Tuesday we motored across the bay to Harness Creek on the south side of Annapolis. We needed to get to the bank before it closed so Robert walked about 2.5 miles into Bay Ridge Center where there's a branch of our bank while Madison and I spent a couple of hours hanging out in Quiet Waters Park. He bought some strawberries and a few other supplies before returning to find Madison and me in one of the parks gazebos where we'd stretched out and napped after strolling around as much as Madison's 16-year-old legs were up to.

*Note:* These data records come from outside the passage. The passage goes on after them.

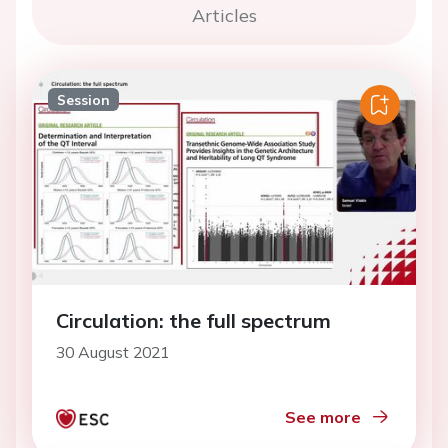
Articles
Session
Circulation: the full spectrum
30 August 2021
See more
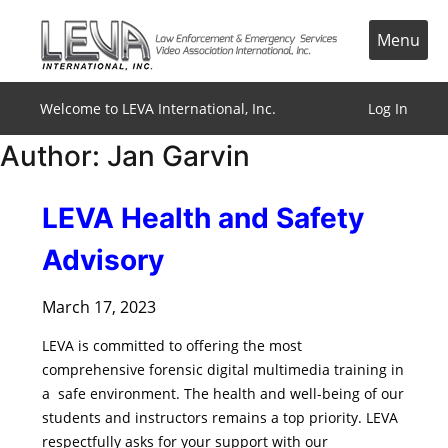
Skip
to
Menu
content
Welcome to LEVA International, Inc.
Log In
Author:
Jan Garvin
LEVA Health and Safety
Advisory
March 17, 2023
LEVA is committed to offering the most
comprehensive forensic digital multimedia training in
a safe environment. The health and well-being of our
students and instructors remains a top priority. LEVA
respectfully asks for your support with our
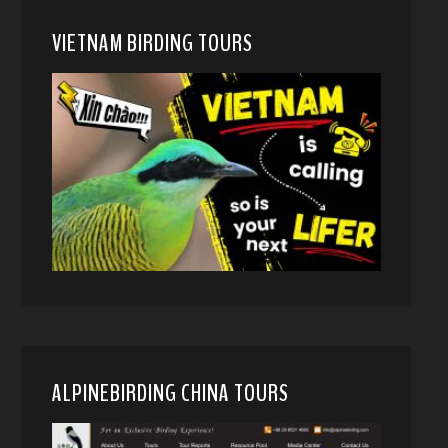
VIETNAM BIRDING TOURS
ALPINEBIRDING CHINA TOURS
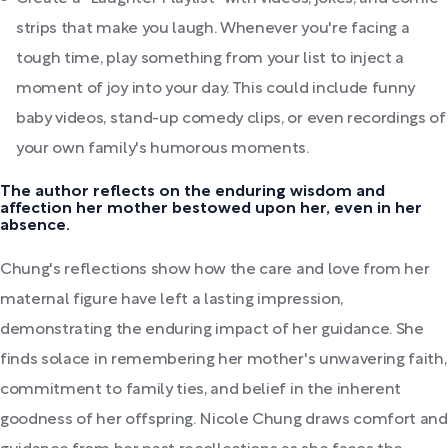
strips that make you laugh. Whenever you're facing a
tough time, play something from your list to inject a
moment of joy into your day. This could include funny
baby videos, stand-up comedy clips, or even recordings of
your own family's humorous moments.
The author reflects on the enduring wisdom and
affection her mother bestowed upon her, even in her
absence.
Chung's reflections show how the care and love from her
maternal figure have left a lasting impression,
demonstrating the enduring impact of her guidance. She
finds solace in remembering her mother's unwavering faith,
commitment to family ties, and belief in the inherent
goodness of her offspring. Nicole Chung draws comfort and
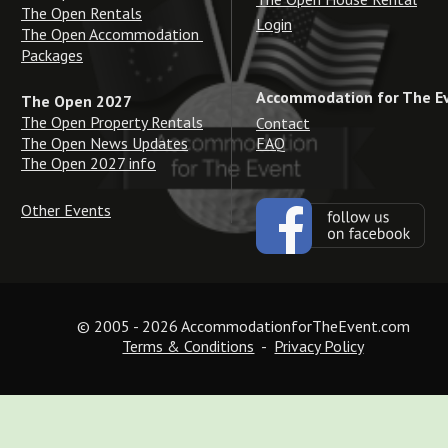
The Open Rentals
Login
The Open Accommodation 
Packages
Accommodation for The E
The Open 2027
The Open Property Rentals
Contact
The Open News Updates
FAQ
The Open 2027 info
Other Events
© 2005 - 2026 AccommodationforTheEvent.com
Terms & Conditions
  -  
Privacy Policy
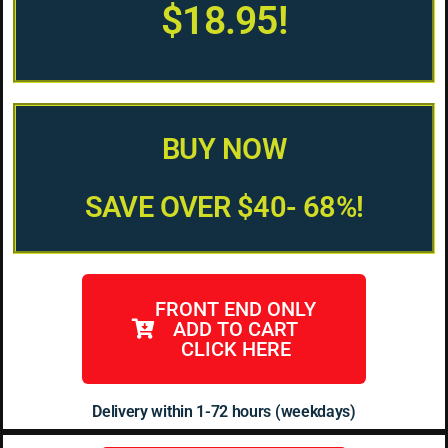
$18.95!
BUY NOW
SAVE OVER $40- 68%!
FRONT END ONLY
ADD TO CART
CLICK HERE
Delivery within 1-72 hours (weekdays)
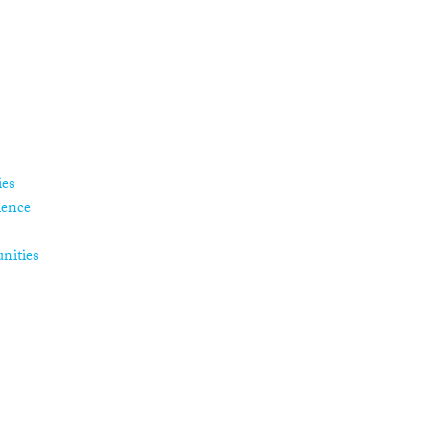
ies
ience
nities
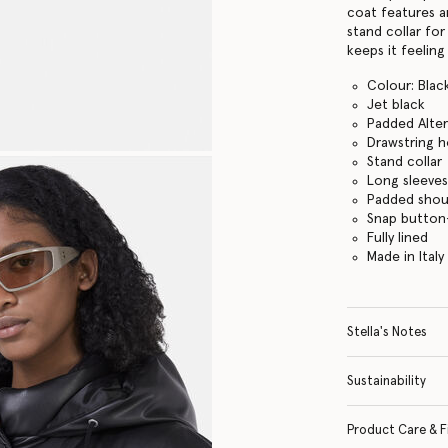
coat features a
stand collar fo
keeps it feelin
Colour: Blac
Jet black
Padded Alter
Drawstring 
Stand collar
Long sleeve
Padded shou
Snap button
Fully lined
Made in Italy
Stella's Notes
Sustainability
Product Care & F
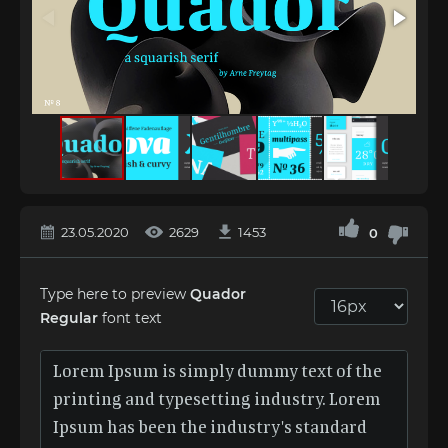
23.05.2020
2629
1453
0
Type here to preview
Quador
Regular
font text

We'd spotted our friends Dena and Myron on Holdfast when we came into the creek, so on the way back we stopped to see if they'd like to join us for desert. We had a great visit cut short when Robert began exhibiting signs of heat exhaustion. He was fine within half an hour but 5-mile walks in the heat with no water are henceforth banned.
On Wednesday we moved around to pick up a mooring in Back Creek where we got the holding tank pumped out, got the water tanks filled and where for a small fee, we can do laundry and use the showers at Port Annapolis Marina.